[Bug Report] ttnn.mean op - Data Mismatch #13621

chandrasekaranpradeep · 2024-10-09T04:31:34Z

Describe the bug
The ttnn.mean throws assertion error because of data mismatch between PyTorch and TTNN output and the pcc is dropped to 0.72 when the input tensor of (1, 12, 3200) and dim = -1 is passed to ttnn.mean op.
For more context, here is the exact error message

def assert_with_pcc(expected_pytorch_result, actual_pytorch_result, pcc=0.9999):
        assert list(expected_pytorch_result.shape) == list(
            actual_pytorch_result.shape
        ), f"list(expected_pytorch_result.shape)={list(expected_pytorch_result.shape)} vs list(actual_pytorch_result.shape)={list(actual_pytorch_result.shape)}"
        pcc_passed, pcc_message = comp_pcc(expected_pytorch_result, actual_pytorch_result, pcc)
>       assert pcc_passed, construct_pcc_assert_message(pcc_message, expected_pytorch_result, actual_pytorch_result)
E       AssertionError: 0.7203957195745748

To Reproduce

Run the following test:

import torch
import ttnn
from tests.ttnn.utils_for_testing import assert_with_pcc
from models.utility_functions import torch_random
def test_mean_pcc_issue(device):
    torch.manual_seed(0)

    input_shape = (1, 12, 3200)
    reduce_dim = -1
    
    torch_input_tensor = torch.rand(input_shape, dtype=torch.float32)
    torch_output_tensor = torch.mean(torch_input_tensor, dim=reduce_dim, keepdim=True, dtype=torch.float32)
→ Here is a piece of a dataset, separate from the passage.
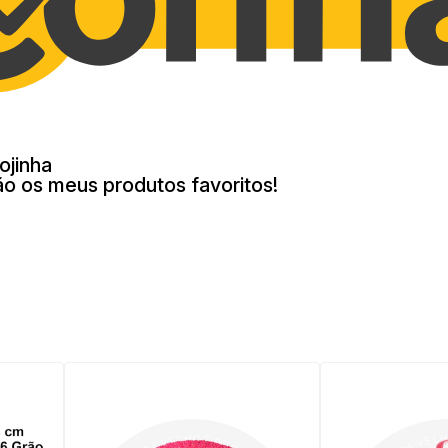
ojinha
ão os meus produtos favoritos!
    input_tensor = ttnn.from_torch(torch_input_tensor, dtype=ttnn.float32, layout=ttnn.TILE_LAYOUT, device=device)
    
    output_tensor = ttnn.mean(input_tensor, dim=reduce_dim)
    output_tensor = ttnn.to_torch(output_tensor)
    
    assert_with_pcc(torch_output_tensor, output_tensor)

Expected behavior
The data mismatch between PyTorch and TTNN output should be resolved.

The text was updated successfully, but these errors were encountered:

sdjordjevicTT · 2024-10-25T15:51:25Z

@ntarafdar @sjameelTT can you please help me to find owners for this issue?

ntarafdar · 2024-10-29T16:16:35Z

hey @sdjordjevicTT asking around, its a reduction op who doesn't have an owner , will ask ttnn ppl and get back to you

ntarafdar · 2024-10-29T16:48:39Z

@sdjordjevicTT asked around and since there is no other owner for this, the TMs team will have to take this.
We cannot get to this until end of next week.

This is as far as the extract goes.